Study material.
[Start of Attachment]

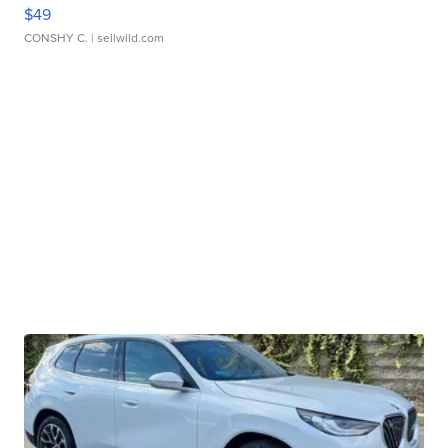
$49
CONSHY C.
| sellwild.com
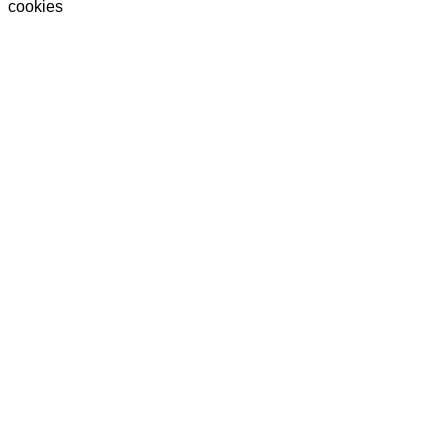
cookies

[End of Attachment]
[Start of Attachment]

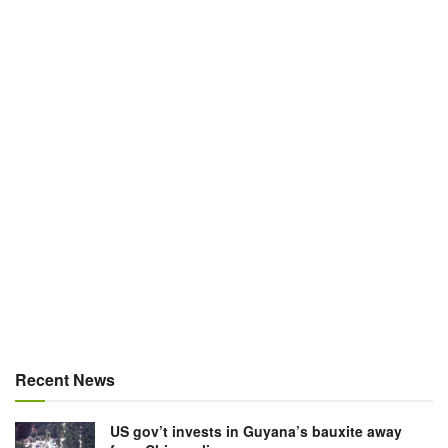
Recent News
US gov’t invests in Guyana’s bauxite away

[End of Attachment]
[Start of Attachment]

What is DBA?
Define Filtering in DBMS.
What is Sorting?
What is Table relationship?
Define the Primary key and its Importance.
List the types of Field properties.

[End of Attachment]

Aim of the exercise. From the line holding "Recent News" to the line holding "US gov’t invests in Guyana’s bauxite away", inclusive, restate each line above exactly as written.

Reply to the exercise.
Recent News
US gov’t invests in Guyana’s bauxite away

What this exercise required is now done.